The football hipster will tell you how he has rated Sergio Aguero ever since his days at Independiente. The football hipster will not care to talk of the brilliance of Lionel Messi – he is busy blogging about how inverted winger Isaac Cuenca is Barcelona’s real prodigy. The football hipster will scoff at you reading BBC Live Text, instead following the Guardian’s ‘minute-by-minute’, busy sending in an email explaining how Kierkegaard’s anti-federalism is much like Juan Mata’s style of play.

The football hipster will be busy finding the new opinion to hold, the new tactical trend to blog about. Vincent Kompany used to be like The xx – then everyone bought the album, and the opinion that the Belgian is the best centre-back in Europe isn’t worth expressing anymore, given how many people have realised it. “Mario Gomez? Please, Mario Götze”.

Twitter is where football hipsters express themselves  – as a concept it would not truly exist without this social media platform. Every day, football journalists (Guardian ones, naturally) constantly tweet the food for the hipster football fans and bloggers to chew on. There is a constant supply of subversive opinions and cynical put-downs to be made at the expense of other teams, players and fans. Twitter during matches is when the hipsters go into overdrive.

“Laurent Koscielny had another good game? What a surprise….I’ve been saying how good he is for months’.  

“I see Barcelona are employing the W-M formation – this reminds me of Vitorrio Pozzo’s Italy side when they won the 1934 World Cup….”

A football fan called Michael Cox was working in a bar, and spending all his free time watching football, developing his understanding of tactics. On his website, ‘ZonalMarking.net’,  started in 2008 he has since written regular tactical analyses and in-depth reviews of tactical trends for any audience that wish to listen. Four years after the website began, he is now writing for the Guardian, ESPN, Betfair as well as working for BBC radio.

Like Cox, the hallmark of a football hipster is that they run a blog named after a particular football concept, which states that it ‘takes a sideways look at the beautiful game’. Equaliser Blog, TwoFootedTackle, Ghost Goal, Down In The Box  – these websites all exist. Brian Phillips, an English graduate from Harvard, runs the blog Run of Play, where he is busy writing about how James Joyce’s Ulysses applies to Jordan Henderson.

These people exist in real life too – the ‘Socrates meeting’ is a meet-up of all the football writers, bloggers and podcasters  in London every couple of months to share a beer and watch a game together. At one of these events last year, I walked into a conversation between Cox and an Italian blogger who lives in Archway. They were discussing their favourite non-Italian Serie B full-backs of the last ten years. I had to leave the conversation because I had spilled an Innocent Smoothie over all my Opta stats sheets.

Like real hipsterism, football hipsterism is essentially an attempt to subvert the mainstream, while simultaneously rarely being serious about anything. After all, if you take yourself or some pursuit too seriously, you are yourself vulnerable and open to ridicule. Thus a football hipster is rarely a passionate supporter of any club. Tribalism is to be laughed at, and the most evocative form of tribalism – Liverpool fans – are to be laughed at the most. 

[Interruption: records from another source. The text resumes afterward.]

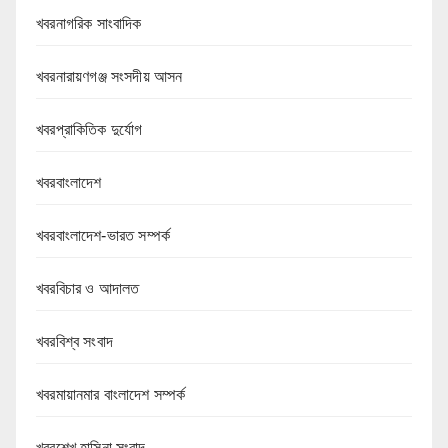
খবরনাগরিক সাংবাদিক
খবরনারায়ণগঞ্জ সংসদীয় আসন
খবরপ্রাকিতিক দুর্যোগ
খবরবাংলাদেশ
খবরবাংলাদেশ-ভারত সম্পর্ক
খবরবিচার ও আদালত
খবরবিশ্ব সংবাদ
খবরমায়ানমার বাংলাদেশ সম্পর্ক
খবরশেখ হাসিনা সংবাদ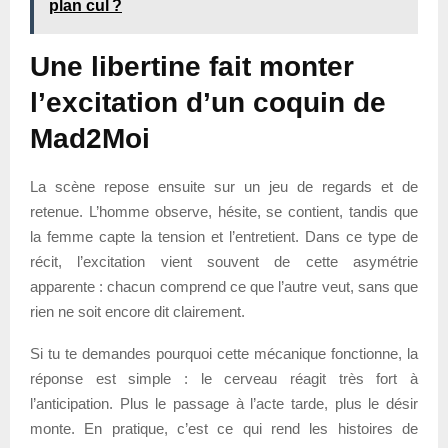
plan cul ?
Une libertine fait monter
l’excitation d’un coquin de
Mad2Moi
La scène repose ensuite sur un jeu de regards et de
retenue. L’homme observe, hésite, se contient, tandis que
la femme capte la tension et l’entretient. Dans ce type de
récit, l’excitation vient souvent de cette asymétrie
apparente : chacun comprend ce que l’autre veut, sans que
rien ne soit encore dit clairement.
Si tu te demandes pourquoi cette mécanique fonctionne, la
réponse est simple : le cerveau réagit très fort à
l’anticipation. Plus le passage à l’acte tarde, plus le désir
monte. En pratique, c’est ce qui rend les histoires de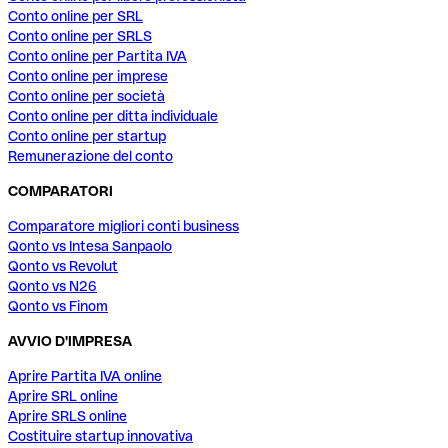
Conto online per SRL
Conto online per SRLS
Conto online per Partita IVA
Conto online per imprese
Conto online per società
Conto online per ditta individuale
Conto online per startup
Remunerazione del conto
COMPARATORI
Comparatore migliori conti business
Qonto vs Intesa Sanpaolo
Qonto vs Revolut
Qonto vs N26
Qonto vs Finom
AVVIO D'IMPRESA
Aprire Partita IVA online
Aprire SRL online
Aprire SRLS online
Costituire startup innovativa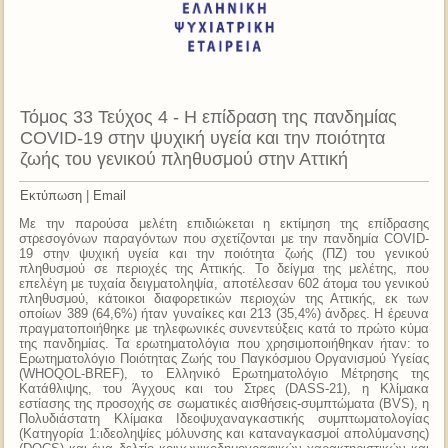
Τόμος 33 Τεύχος 4 - Η επίδραση της πανδημίας
COVID-19 στην ψυχική υγεία και την ποιότητα
ζωής του γενικού πληθυσμού στην Αττική
Εκτύπωση
|
Email
Με την παρούσα μελέτη επιδιώκεται η εκτίμηση της επίδρασης
στρεσογόνων παραγόντων που σχετίζονται με την πανδημία COVID-
19 στην ψυχική υγεία και την ποιότητα ζωής (ΠΖ) του γενικού
πληθυσμού σε περιοχές της Αττικής. Το δείγμα της μελέτης, που
επελέγη με τυχαία δειγματοληψία, αποτέλεσαν 602 άτομα του γενικού
πληθυσμού, κάτοικοι διαφορετικών περιοχών της Αττικής, εκ των
οποίων 389 (64,6%) ήταν γυναίκες και 213 (35,4%) άνδρες. Η έρευνα
πραγματοποιήθηκε με τηλεφωνικές συνεντεύξεις κατά το πρώτο κύμα
της πανδημίας. Τα ερωτηματολόγια που χρησιμοποιήθηκαν ήταν: το
Ερωτηματολόγιο Ποιότητας Ζωής του Παγκόσμιου Οργανισμού Υγείας
(WHOQOL-BREF), το Ελληνικό Ερωτηματολόγιο Μέτρησης της
Κατάθλιψης, του Άγχους και του Στρες (DASS-21), η Κλίμακα
εστίασης της προσοχής σε σωματικές αισθήσεις-συμπτώματα (BVS), η
Πολυδιάστατη Κλίμακα Ιδεοψυχαναγκαστικής συμπτωματολογίας
(Κατηγορία 1:ιδεοληψίες μόλυνσης και καταναγκασμοί απολύμανσης)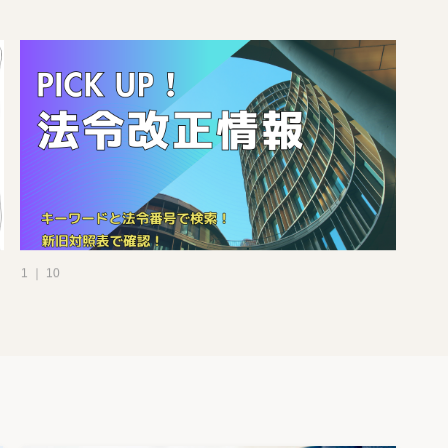
めて、1
1月1日
、法の趣
を有す
価通
1 ｜ 10
れるべ
き価格
した上
法を認
もその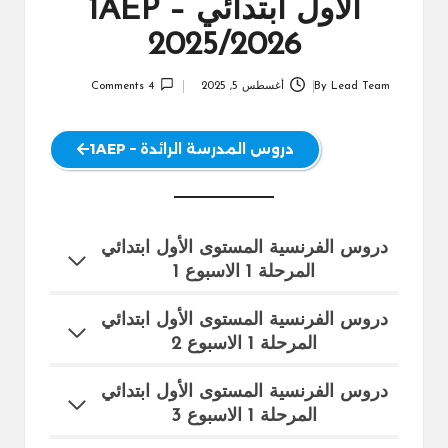
الأول ابتدائي 1AEP –
2025/2026
Lead Team
By
أغسطس 5, 2025
4 Comments
Posted
by
دروس المدرسة الرائدة – 1AEP
دروس الفرنسية المستوى الأول ابتدائي
المرحلة 1 الاسبوع 1
دروس الفرنسية المستوى الأول ابتدائي
المرحلة 1 الاسبوع 2
دروس الفرنسية المستوى الأول ابتدائي
المرحلة 1 الاسبوع 3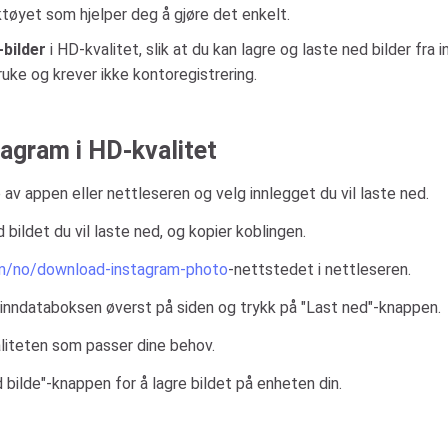
tøyet som hjelper deg å gjøre det enkelt.
-bilder
i HD-kvalitet, slik at du kan lagre og laste ned bilder fra
bruke og krever ikke kontoregistrering.
tagram i HD-kvalitet
 av appen eller nettleseren og velg innlegget du vil laste ned.
d bildet du vil laste ned, og kopier koblingen.
om/no/download-instagram-photo
-nettstedet i nettleseren.
 i inndataboksen øverst på siden og trykk på "Last ned"-knappen.
aliteten som passer dine behov.
d bilde"-knappen for å lagre bildet på enheten din.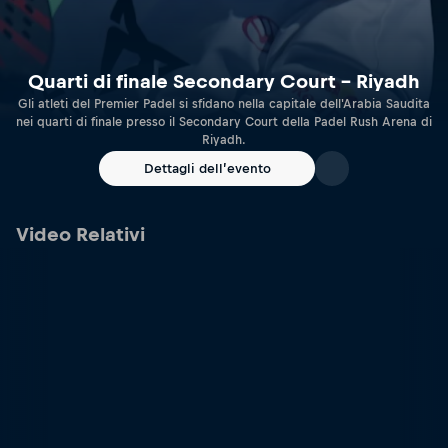
Quarti di finale Secondary Court – Riyadh
Gli atleti del Premier Padel si sfidano nella capitale dell'Arabia Saudita
nei quarti di finale presso il Secondary Court della Padel Rush Arena di
Riyadh.
Dettagli dell’evento
Video Relativi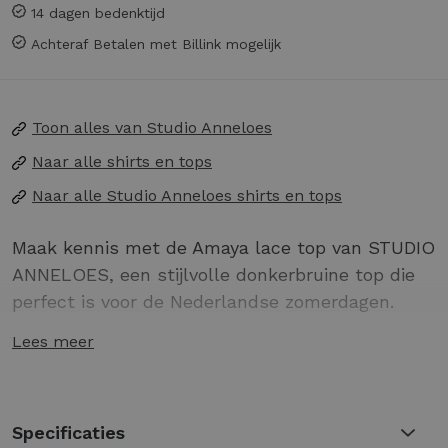
14 dagen bedenktijd
Achteraf Betalen met Billink mogelijk
Toon alles van
Studio Anneloes
Naar alle
shirts en tops
Naar alle
Studio Anneloes shirts en tops
Maak kennis met de Amaya lace top van STUDIO
ANNELOES, een stijlvolle donkerbruine top die
perfect is voor de Nederlandse zomerdagen.
Deze top met lange mouwen is een veelzijdige
Lees meer
aanvulling op je garderobe en ideaal voor zowel
casual als chique gelegenheden.
Gemaakt van hoogwaardige materialen voor
Specificaties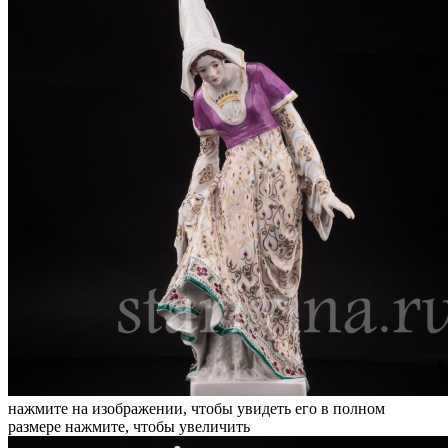
нажмите на изображении, чтобы увидеть его в полном
размере
нажмите, чтобы увеличить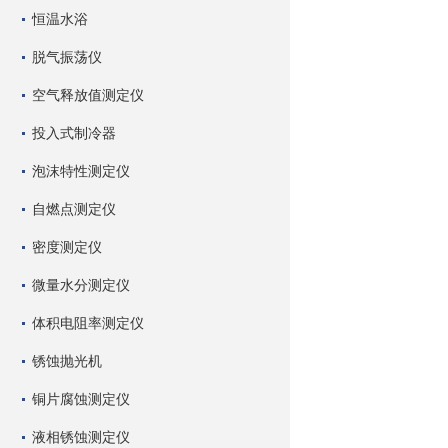
恒温水浴
脱气振荡仪
空气释放值测定仪
投入式制冷器
泡沫特性测定仪
自燃点测定仪
密度测定仪
微量水分测定仪
体积电阻率测定仪
锈蚀抛光机
铜片腐蚀测定仪
液相锈蚀测定仪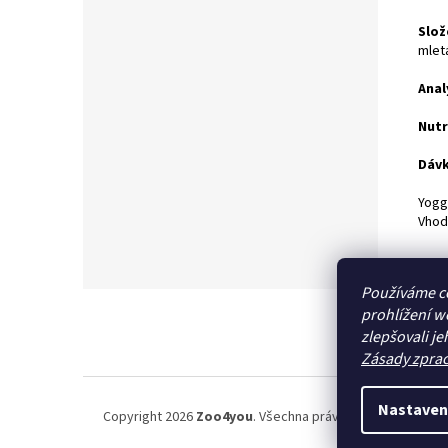
Slož
mlet
Anal
Nutr
Dávk
Yogg
Vhod
Používáme c
Z
prohlížení w
á
zlepšovali je
p
Zásady zpra
a
t
í
Nastaven
Copyright 2026
Zoo4you
. Všechna práva vyhrazena.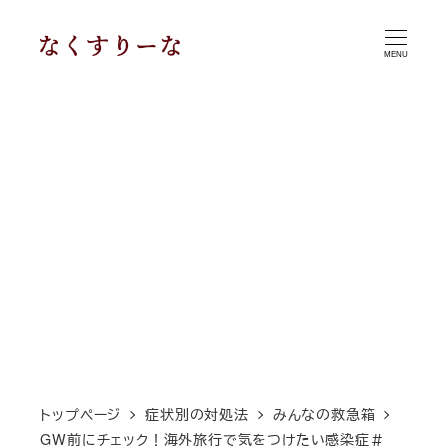
メ
イ
MENU
ン
コ
ン
テ
ン
ツ
へ
移
動
トップページ
症状別の対処法
みんなの救急箱
GW前にチェック！海外旅行で気をつけたい感染症＃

Unlike real hipsterism though, football hipsterism is here to stay. Michael Cox is probably one of the best writers and tactical brains out there – and he has 68,000 followers on Twitter. Gary Lineker has 700,000. If you want to become a real hipster you can buy a Casio watch and move to EC1. The reason why the ‘hipster’ is such a nebulous concept is because the mainstream has hijacked much of what hipsterism was, at least on the surface. If you buy all your clothes from Topman now, you would have been called a hipster six years ago.

On the other hand, fewer people actually want to become football hipsters. The majority of people will be happy to continue in their natural environment as a football fan – unthinking, stubborn conservatism to their BBC, tribalist, hoof-it-long-to-Crouchy culture.